I still read only the Abstract which however provides sufficient information for our purpose. The researchers investigated the main oscillations of the brain in 7-9 year old children who stutter and and in age-matched typically developed children in order to discover potential differences related to attention and inhibitory control. EEG data were collected during a visual Go/Nogo task. Stuttering children showed reduced inhibition of the visual cortex and information processing in the absence of visual stimuli, which, so the authors conclude, “may be related to problems in attentional gating. […] Our findings support the view of stuttering as part of a wide-ranging brain dysfunction most likely involving also attentional and inhibitory networks.”
So much about the paper by Piispala and colleagues. The Attention Allocation Theory of stuttering proposed in the main text describes a potential relation between attention regulation and a pathomechanism of stuttering, which can be summarized in the causal chain depicted below (it’s the same figure as in Section 2.3, but with some explanations).
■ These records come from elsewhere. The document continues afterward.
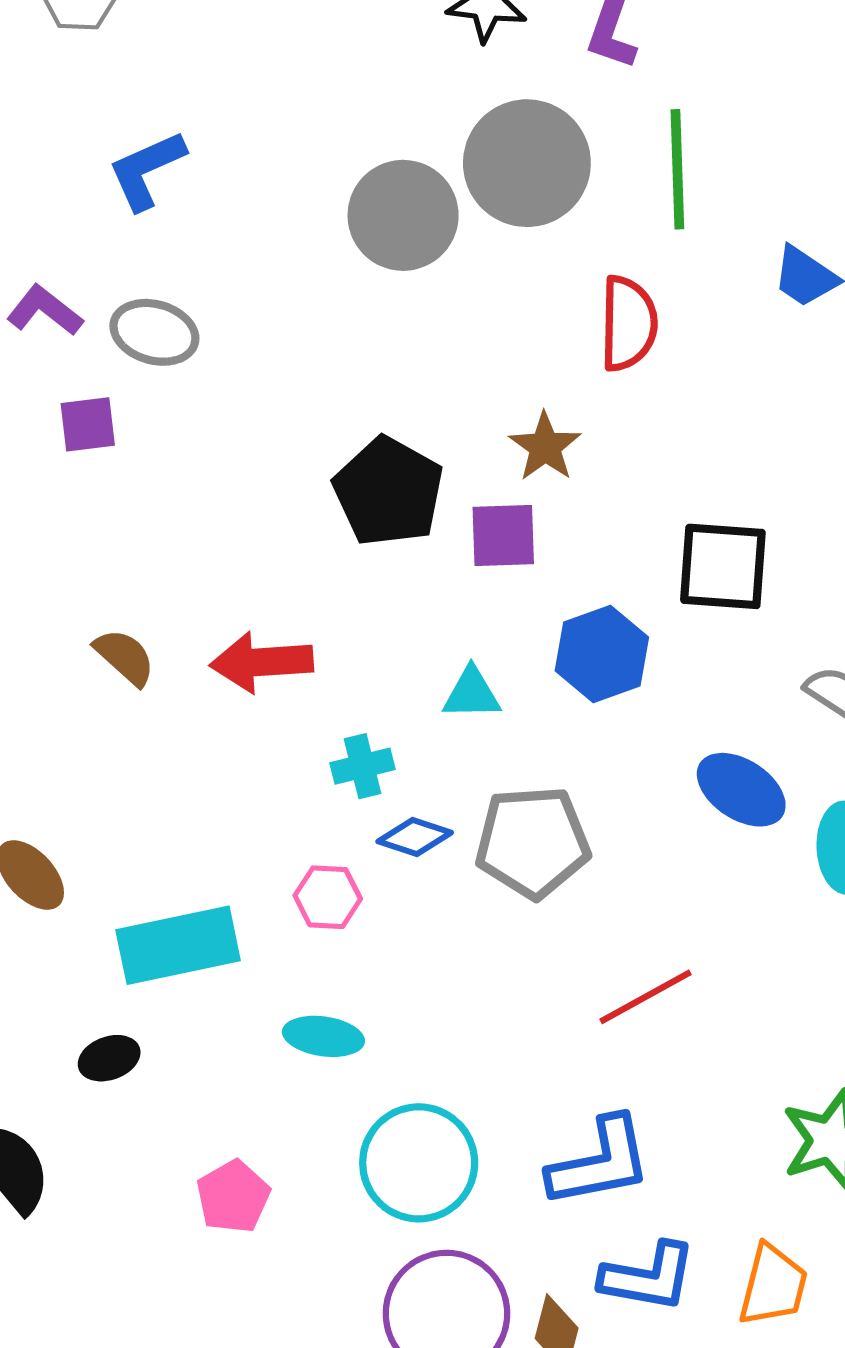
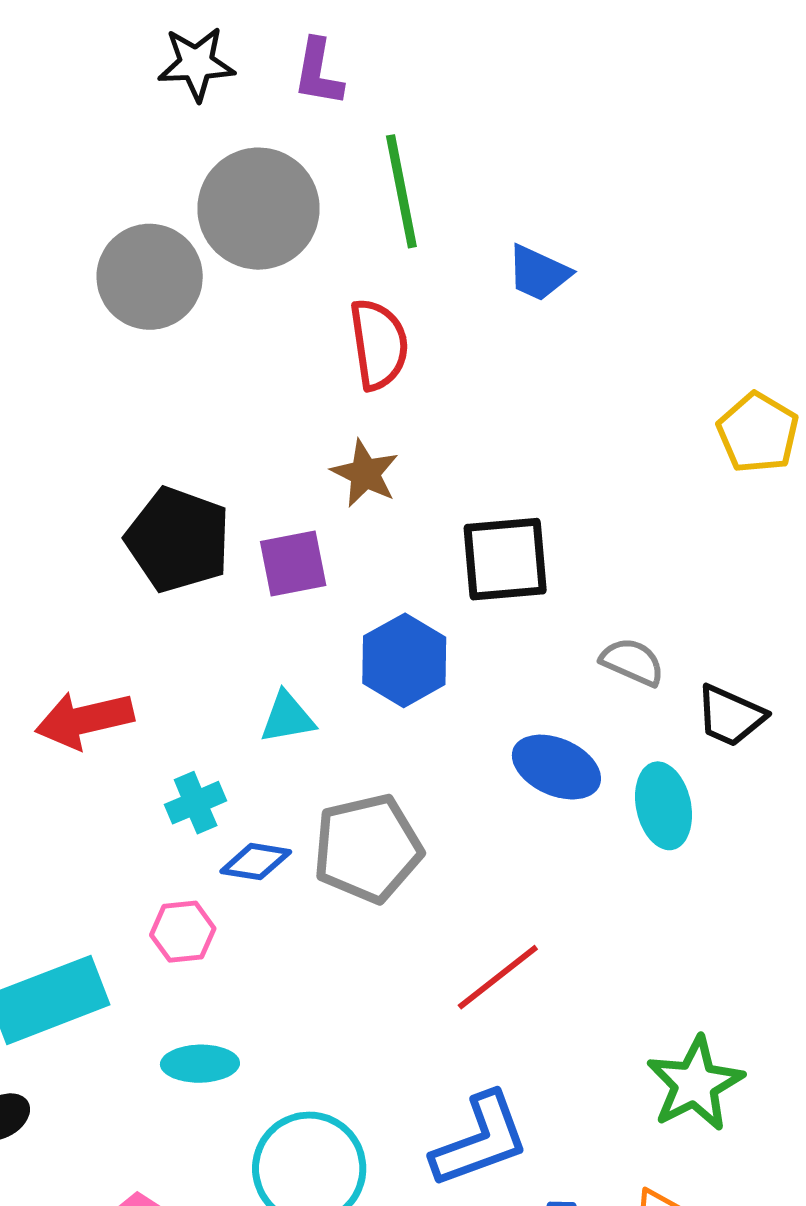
brown star: (545, 447) -> (365, 473), moved

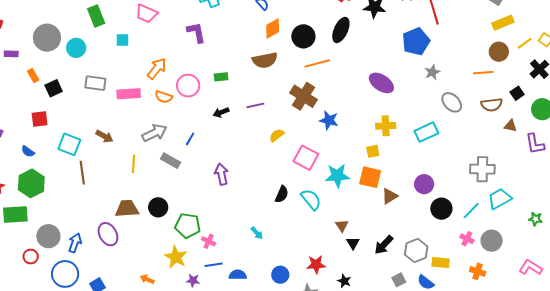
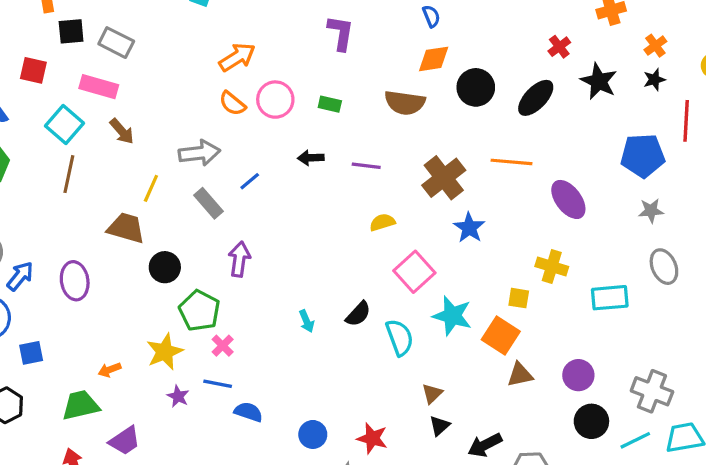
purple L-shape: (196, 32) -> (341, 33), moved
orange line: (317, 63) -> (512, 162), moved
gray rectangle: (95, 83) -> (116, 43), moved
pink rectangle: (129, 94) -> (99, 87), moved
gray cross: (482, 169) -> (652, 391), moved
purple arrow: (221, 174) -> (239, 259), moved
brown trapezoid: (127, 209) -> (126, 228), moved
cyan arrow: (257, 233) -> (307, 321), moved
orange arrow: (147, 279) -> (110, 370), turned -64

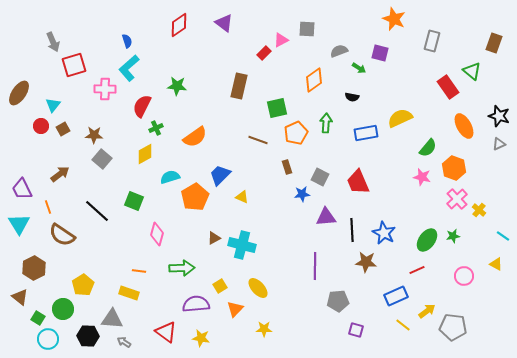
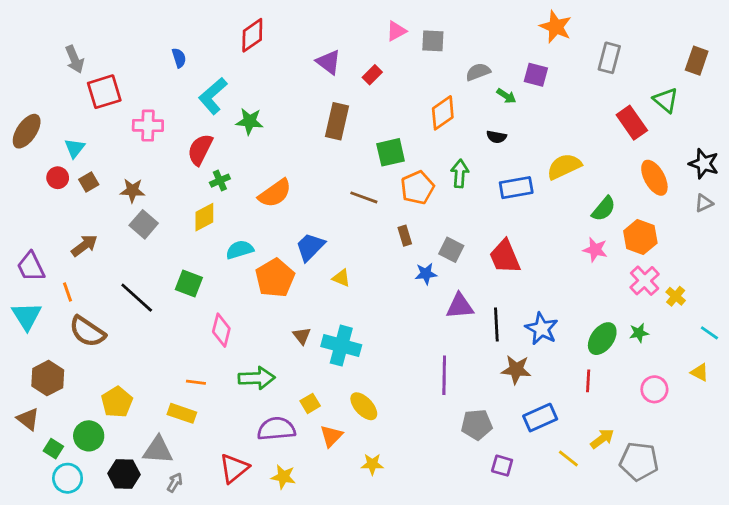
purple triangle: (224, 23) -> (329, 62), moved
pink triangle: (281, 40) -> (396, 31), moved
cyan L-shape: (129, 68) -> (213, 96), moved
brown triangle: (214, 238) -> (302, 336), turned -40
red line: (417, 270) -> (588, 381), turned -63
blue rectangle: (396, 296) -> (540, 418), moved
red triangle: (166, 332) -> (234, 468), turned 45
gray arrow: (124, 342) -> (175, 482), turned 88

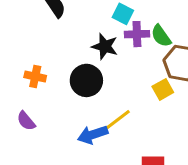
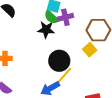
green semicircle: (161, 36) -> (51, 17), moved
black circle: (86, 80) -> (59, 61), moved

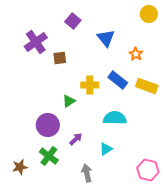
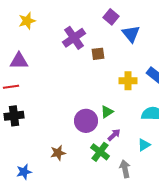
blue triangle: (106, 38) -> (131, 34), moved
green triangle: (69, 101) -> (107, 112), moved
green cross: (49, 156) -> (100, 152), moved
brown star: (20, 167) -> (58, 153), moved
The causal chain can be closed to a vicious circle when a child, after having experienced many instances of stuttering, begins to expect this trouble whenever he or she starts talking: Expectation of stuttering, anticipatory struggle, and fear then strongly contribute to the misallocation of attention that has caused the disorder. ‘Disrupted feedback’ in the figure below means that sensory, mainly auditory feedback is not sufficiently processed, not completely
For a long time I believed that this vicious circle is the way in which stuttering becomes persistent, but this is probably not correct: In an diffusion tensor imaging study, Chow and Chang (2017) found differences in the brain between children who eventually recovered from stuttering and those who persisted (see Chapter 5). These differences were already present in very young children, thus they can hardly be consequences of stuttering. So I now assume that persistence or recovery are predetermined in most cases, either genetically or by early brain development prior to the onset of childhood stuttering.
The ‘vicious circle’ might nevertheless exist, but influencing only the severity of stuttering including secondary behaviors. Getting out of that cycle, e.g., by desensitization might therefore be the first step of successful therapy.